All of the data below should be set down again verbatim, without any images.

-------------------------

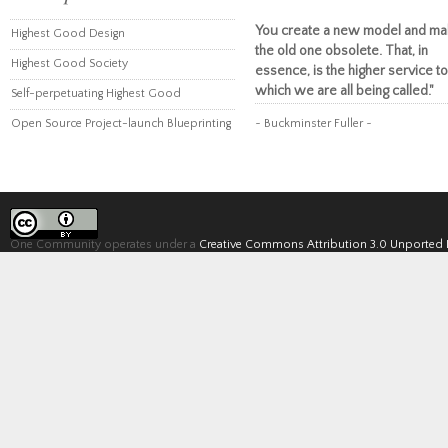
You create a new model and ma
Highest Good Design
the old one obsolete. That, in
Highest Good Society
essence, is the higher service to
which we are all being called."
Self-perpetuating Highest Good
Open Source Project-launch Blueprinting
~ Buckminster Fuller ~
One Community operates under a
Creative Commons Attribution 3.0 Unported 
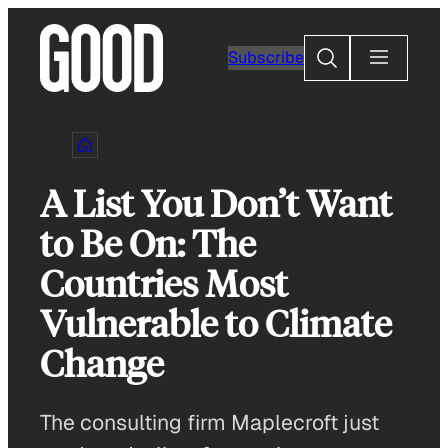
Skip
to
Search
Subscribe
content
A List You Don’t Want
to Be On: The
Countries Most
Vulnerable to Climate
Change
The consulting firm Maplecroft just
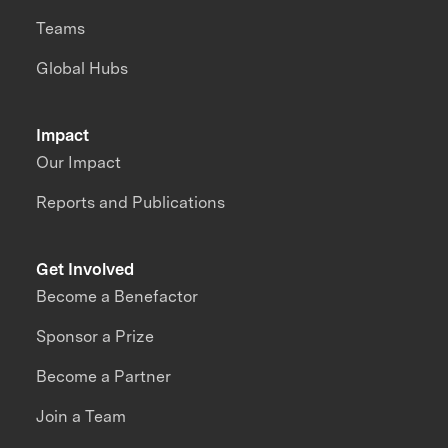
Teams
Global Hubs
Impact
Our Impact
Reports and Publications
Get Involved
Become a Benefactor
Sponsor a Prize
Become a Partner
Join a Team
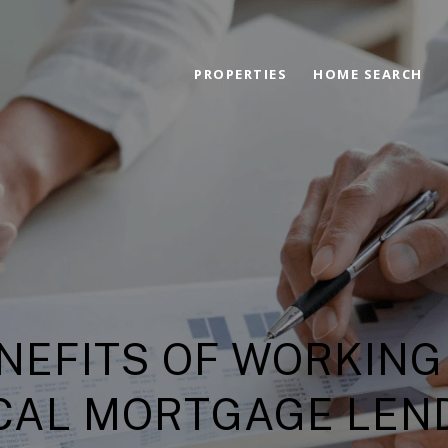
PROPERTIES
HOME SEARCH
NEFITS OF WORKING
CAL MORTGAGE LEN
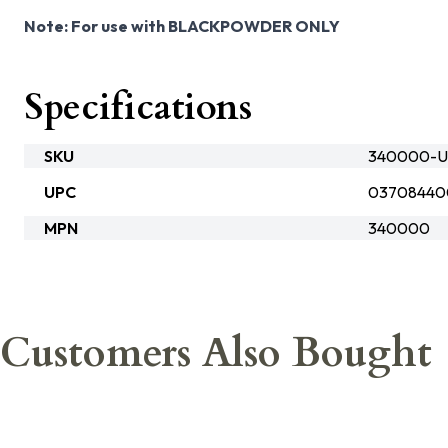
Note: For use with BLACKPOWDER ONLY
Specifications
SKU
340000-Ub
UPC
03708440
MPN
340000
Customers Also Bought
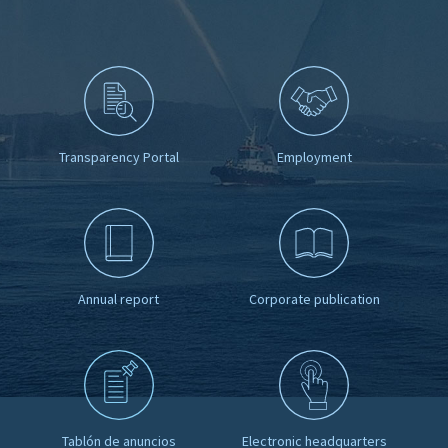
Transparency Portal
Employment
Annual report
Corporate publication
Tablón de anuncios
Electronic headquarters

-------------------------

▶ [REPLY]
You create a new model and ma
Highest Good Design
the old one obsolete. That, in
Highest Good Society
essence, is the higher service to
which we are all being called."
Self-perpetuating Highest Good
Open Source Project-launch Blueprinting
~ Buckminster Fuller ~
One Community operates under a
Creative Commons Attribution 3.0 Unported 
Skip
to
Search
Subscribe
content
A List You Don’t Want
to Be On: The
Countries Most
Vulnerable to Climate
Change
The consulting firm Maplecroft just
Teams
Global Hubs
Impact
Our Impact
Reports and Publications
Get Involved
Become a Benefactor
Sponsor a Prize
Become a Partner
Join a Team
PROPERTIES
HOME SEARCH
NEFITS OF WORKING
CAL MORTGAGE LEN
Note: For use with BLACKPOWDER ONLY
Specifications
SKU
340000-Ub
UPC
03708440
MPN
340000
Customers Also Bought
Transparency Portal
Employment
Annual report
Corporate publication
Tablón de anuncios
Electronic headquarters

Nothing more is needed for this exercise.